An object falls from height h from rest. If it travels .5h in the last second before hitting the ground, determine how long it takes to fall and the height h.
xi = .5hm, t =1s, a = 9.8m/s^2, xf = 0m,

Homework Equations

Vf = Vi + at
xf = xi + .5at^2

The Attempt at a Solution

xf = xi + .5at^2
0 = .5h + .5(-9.8)(1)
h = 9.8m

I know that this answer is not correct, I am having trouble figuring out how to manipulate the given data into one of those equations to either come up with h or find the total time.

 

[Jebus_Chris]

Homework Statement

An object falls from height h from rest. If it travels .5h in the last second before hitting the ground, determine how long it takes to fall and the height h.
xi = .5hm, t =1s, a = 9.8m/s^2, xf = 0m, Why is t=1s?

Homework Equations

Vf = Vi + at
xf = xi + .5at^2

The Attempt at a Solution

xf = xi + .5at^2
0 = .5h + .5(-9.8)(1)
h = 9.8m

I know that this answer is not correct, I am having trouble figuring out how to manipulate the given data into one of those equations to either come up with h or find the total time.

all you need in this problem is
x_f = x_i + \frac{1}{2}gt^2

A good place to start would be to find h in terms of t.

Also, the object travels .h in the last second which means that the displacement from when the ball hits the ground minus the displacement of where the ball was 1 second ago equals .5h.

 

[tiny-tim]

Hi CandyApples!

(try using the X² and X₂ tags just above the Reply box )

An object falls from height h from rest. If it travels .5h in the last second before hitting the ground, determine how long it takes to fall and the height h.
…
xf = xi + .5at^2

Nooo … learn your constant acceleration equations …

it should be x_f = x_i + v_it + .5at²

(and for that reason, you'll see it's not actually a very helpful equation to use! )

Hint: don't try to do it all in one equation … use two equations, both with v_i = 0.

 

[CandyApples]

Ok so trying a different method, I think I am a little closer.

Using the equation V_f² = 2ax I have determined that V_f = (19.6h)^1/2. The problem is that when I use this value for V_f=V_i+at I have two variables (h and t).

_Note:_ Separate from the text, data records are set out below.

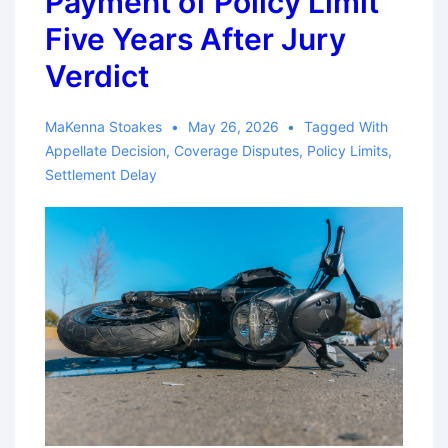
Payment of Policy Limit
Five Years After Jury
Verdict
MaKenna Stoakes
May 26, 2026
Tagged With
Appellate Decision
,
Coverage Disputes
,
Policy Limits
,
Settlement Delay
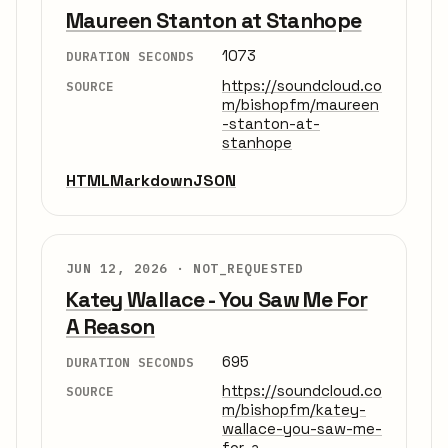
Maureen Stanton at Stanhope
1073
DURATION SECONDS
https://soundcloud.co
SOURCE
m/bishopfm/maureen
-stanton-at-
stanhope
HTML
Markdown
JSON
JUN 12, 2026 ·
NOT_REQUESTED
Katey Wallace - You Saw Me For
A Reason
695
DURATION SECONDS
https://soundcloud.co
SOURCE
m/bishopfm/katey-
wallace-you-saw-me-
for-a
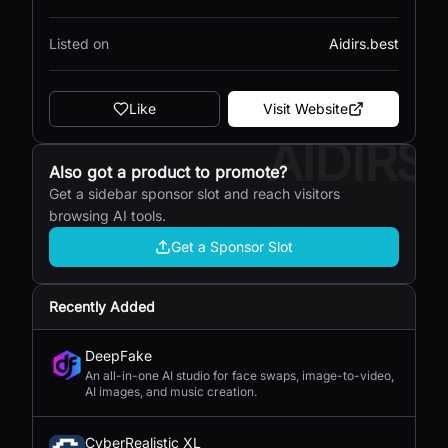
Listed on
Aidirs.best
Like
Visit Website
AIDIRS
Also got a product to promote?
Get a sidebar sponsor slot and reach visitors
browsing AI tools.
Get a Sponsor Slot
Recently Added
DeepFake
An all-in-one AI studio for face swaps, image-to-video,
AI images, and music creation.
CyberRealistic XL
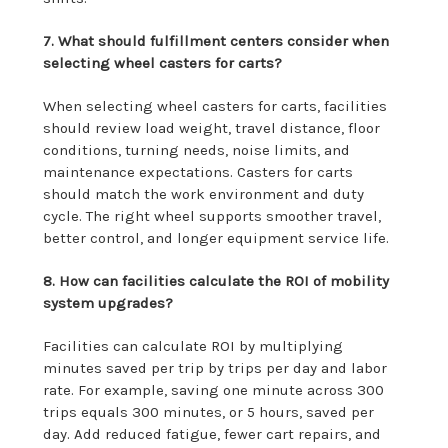
7. What should fulfillment centers consider when
selecting wheel casters for carts?
When selecting wheel casters for carts, facilities
should review load weight, travel distance, floor
conditions, turning needs, noise limits, and
maintenance expectations. Casters for carts
should match the work environment and duty
cycle. The right wheel supports smoother travel,
better control, and longer equipment service life.
8. How can facilities calculate the ROI of mobility
system upgrades?
Facilities can calculate ROI by multiplying
minutes saved per trip by trips per day and labor
rate. For example, saving one minute across 300
trips equals 300 minutes, or 5 hours, saved per
day. Add reduced fatigue, fewer cart repairs, and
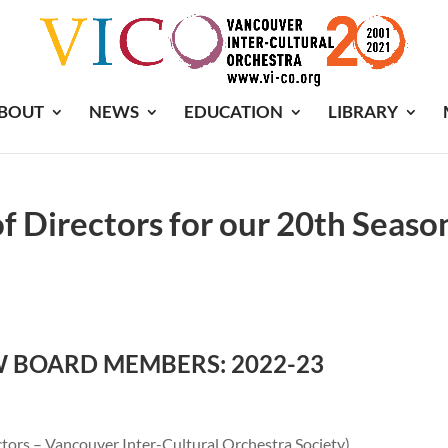
BOUT
NEWS
EDUCATION
LIBRARY
f Directors for our 20th Seaso
W BOARD MEMBERS: 2022-23
ors – Vancouver Inter-Cultural Orchestra Society)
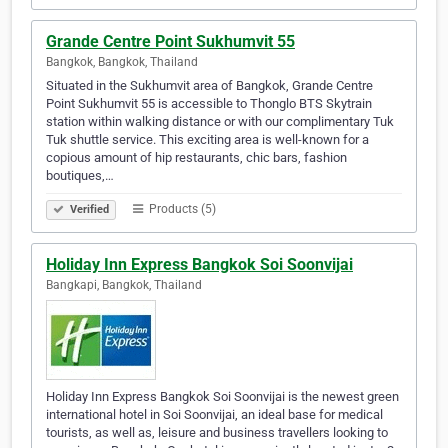
Grande Centre Point Sukhumvit 55
Bangkok, Bangkok, Thailand
Situated in the Sukhumvit area of Bangkok, Grande Centre
Point Sukhumvit 55 is accessible to Thonglo BTS Skytrain
station within walking distance or with our complimentary Tuk
Tuk shuttle service. This exciting area is well-known for a
copious amount of hip restaurants, chic bars, fashion
boutiques,…
Products (5)
Verified
Holiday Inn Express Bangkok Soi Soonvijai
Bangkapi, Bangkok, Thailand
Holiday Inn Express Bangkok Soi Soonvijai is the newest green
international hotel in Soi Soonvijai, an ideal base for medical
tourists, as well as, leisure and business travellers looking to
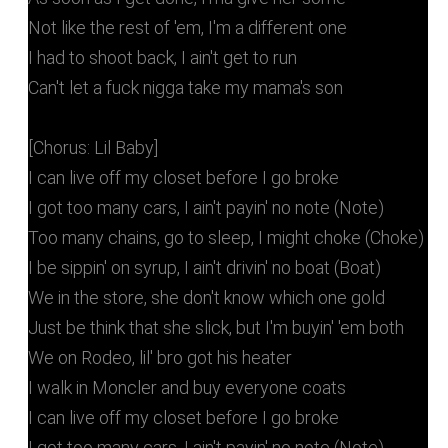
Not like the rest of 'em, I'm a different one
I had to shoot back, I ain't get to run
Can't let a fuck nigga take my mama's son
[Chorus: Lil Baby]
I can live off my closet before I go broke
I got too many cars, I ain't payin' no note (Note)
Too many chains, go to sleep, I might choke (Choke)
I be sippin' on syrup, I ain't drivin' no boat (Boat)
We in the store, she don't know which one gold
Just be think that she slick, but I'm buyin' 'em both
We on Rodeo, lil' bro got his heater
I walk in Moncler and buy everyone coats
I can live off my closet before I go broke
I got too many cars, I ain't payin' no note (Note)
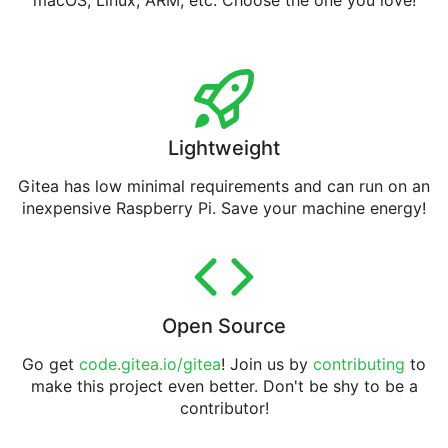
macOS, Linux, ARM, etc. Choose the one you love!
Lightweight
Gitea has low minimal requirements and can run on an
inexpensive Raspberry Pi. Save your machine energy!
Open Source
Go get
code.gitea.io/gitea
! Join us by
contributing
to
make this project even better. Don't be shy to be a
contributor!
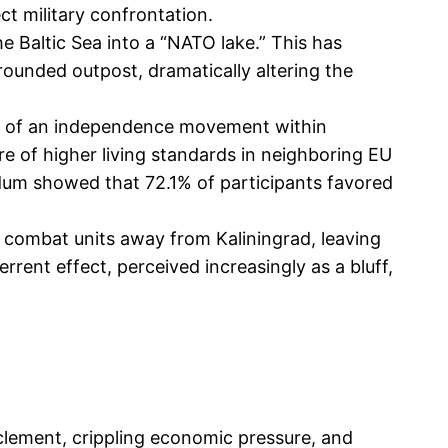
ect military confrontation.
 Baltic Sea into a “NATO lake.” This has
ounded outpost, dramatically altering the
ise of an independence movement within
re of higher living standards in neighboring EU
rendum showed that 72.1% of participants favored
 combat units away from Kaliningrad, leaving
errent effect, perceived increasingly as a bluff,
rclement, crippling economic pressure, and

Is there any way I can find t?

 

[tiny-tim]

Ok so trying a different method, I think I am a little closer.

Using the equation V_f² = 2ax I have determined that V_f = (19.6h)^1/2. The problem is that when I use this value for V_f=V_i+at I have two variables (h and t). Is there any way I can find t?

Nooo … why have you introduced v_f? … you're not asked for it, it only gives you an unwanted extra unknown

Hint: think of it as two projectiles …

you drop them both together from height h, one hits a ledge at height h/2, and the other hits the ground at height 0 one second later.

So for both of them, you have v_i a and s, and you have a relationship between t.

What do you get? ​

 

[CandyApples]

well if i treat them as two separate objects, s = V_it + .5at² will work to correlate the two by setting one t to either t+1 or t-1, right?

This will work if it is ok to set V_i equal to zero for both equations.

Equation 1 will be h = .5(-9.8)t²
Equation 2 will be .5h = .5(-9.8)(t-1)²

If this is logically set up, it will provide a way to link the two times together to find a numeric answer for h.

 

[rl.bhat]

well if i treat them as two separate objects, s = V_it + .5at² will work to correlate the two by setting one t to either t+1 or t-1, right?

This will work if it is ok to set V_i equal to zero for both equations.

Equation 1 will be h = .5(-9.8)t²
Equation 2 will be .5h = .5(-9.8)(t-1)²

If this is logically set up, it will provide a way to link the two times together to find a numeric answer for h.

Now substitute the value of h from the first equation in the second and solve the quadratic to find t. From that value you can find h.

 

[CandyApples]

Wow I got it now, thank you so much :-). I am so slow when it comes to physics.